Prompt:
Look through the records below and copy each line that includes the word "että".

Saved data entries
=== Section Start ===

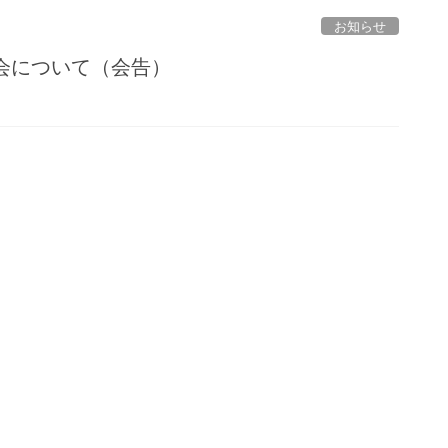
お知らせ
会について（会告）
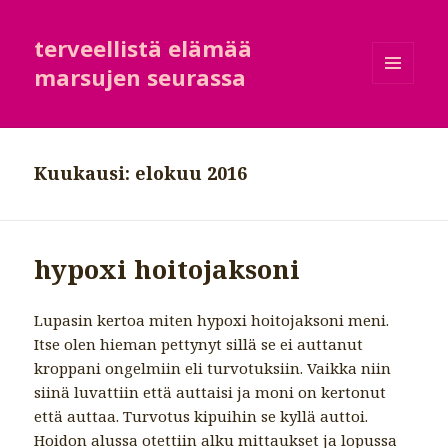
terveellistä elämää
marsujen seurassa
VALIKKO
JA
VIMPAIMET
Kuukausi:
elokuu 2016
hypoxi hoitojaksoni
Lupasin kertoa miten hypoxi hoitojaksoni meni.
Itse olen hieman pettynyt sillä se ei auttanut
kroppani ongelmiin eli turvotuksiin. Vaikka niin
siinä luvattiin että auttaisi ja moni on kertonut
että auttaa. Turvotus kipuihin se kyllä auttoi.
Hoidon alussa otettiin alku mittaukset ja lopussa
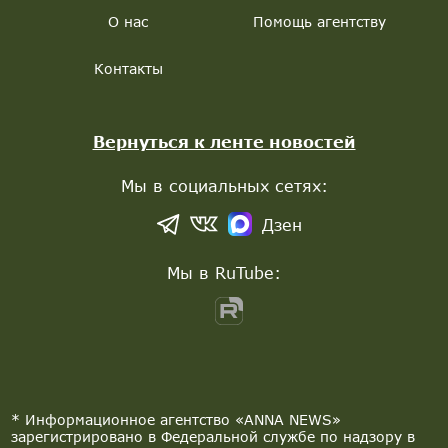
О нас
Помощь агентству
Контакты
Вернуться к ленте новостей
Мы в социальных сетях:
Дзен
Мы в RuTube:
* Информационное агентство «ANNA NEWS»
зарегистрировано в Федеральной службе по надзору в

=== Section End ===

Result of the task:
siinä luvattiin että auttaisi ja moni on kertonut
että auttaa. Turvotus kipuihin se kyllä auttoi.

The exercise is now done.